== WHAT NEEDS TO BE DONE ==
Would you transcribe the records word for word, please?

Records excerpted from a collection:

>>>

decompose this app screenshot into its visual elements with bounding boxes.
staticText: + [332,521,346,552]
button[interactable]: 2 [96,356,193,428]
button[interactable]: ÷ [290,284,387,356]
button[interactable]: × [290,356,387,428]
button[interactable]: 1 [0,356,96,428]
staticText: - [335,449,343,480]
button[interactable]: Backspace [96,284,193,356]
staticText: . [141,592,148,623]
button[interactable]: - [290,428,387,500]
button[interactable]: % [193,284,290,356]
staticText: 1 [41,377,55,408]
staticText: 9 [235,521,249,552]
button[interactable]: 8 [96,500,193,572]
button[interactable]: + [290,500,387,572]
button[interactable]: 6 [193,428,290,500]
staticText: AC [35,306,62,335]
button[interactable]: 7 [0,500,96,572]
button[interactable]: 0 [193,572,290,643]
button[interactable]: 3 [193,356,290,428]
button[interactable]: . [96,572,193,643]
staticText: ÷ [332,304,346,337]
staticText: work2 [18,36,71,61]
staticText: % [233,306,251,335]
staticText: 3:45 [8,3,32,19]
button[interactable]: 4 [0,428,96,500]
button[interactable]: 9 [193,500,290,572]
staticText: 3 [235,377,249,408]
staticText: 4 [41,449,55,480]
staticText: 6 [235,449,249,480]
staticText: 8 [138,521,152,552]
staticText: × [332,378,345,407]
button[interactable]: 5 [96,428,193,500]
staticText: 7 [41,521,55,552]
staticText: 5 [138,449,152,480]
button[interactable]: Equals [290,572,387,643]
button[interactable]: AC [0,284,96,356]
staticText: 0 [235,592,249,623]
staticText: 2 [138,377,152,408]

<<<

== RESPONSE TO THIS TASK ==
decompose this app screenshot into its visual elements with bounding boxes.
staticText: + [332,521,346,552]
button[interactable]: 2 [96,356,193,428]
button[interactable]: ÷ [290,284,387,356]
button[interactable]: × [290,356,387,428]
button[interactable]: 1 [0,356,96,428]
staticText: - [335,449,343,480]
button[interactable]: Backspace [96,284,193,356]
staticText: . [141,592,148,623]
button[interactable]: - [290,428,387,500]
button[interactable]: % [193,284,290,356]
staticText: 1 [41,377,55,408]
staticText: 9 [235,521,249,552]
button[interactable]: 8 [96,500,193,572]
button[interactable]: + [290,500,387,572]
button[interactable]: 6 [193,428,290,500]
staticText: AC [35,306,62,335]
button[interactable]: 7 [0,500,96,572]
button[interactable]: 0 [193,572,290,643]
button[interactable]: 3 [193,356,290,428]
button[interactable]: . [96,572,193,643]
staticText: ÷ [332,304,346,337]
staticText: work2 [18,36,71,61]
staticText: % [233,306,251,335]
staticText: 3:45 [8,3,32,19]
button[interactable]: 4 [0,428,96,500]
button[interactable]: 9 [193,500,290,572]
staticText: 3 [235,377,249,408]
staticText: 4 [41,449,55,480]
staticText: 6 [235,449,249,480]
staticText: 8 [138,521,152,552]
staticText: × [332,378,345,407]
button[interactable]: 5 [96,428,193,500]
staticText: 7 [41,521,55,552]
staticText: 5 [138,449,152,480]
button[interactable]: Equals [290,572,387,643]
button[interactable]: AC [0,284,96,356]
staticText: 0 [235,592,249,623]
staticText: 2 [138,377,152,408]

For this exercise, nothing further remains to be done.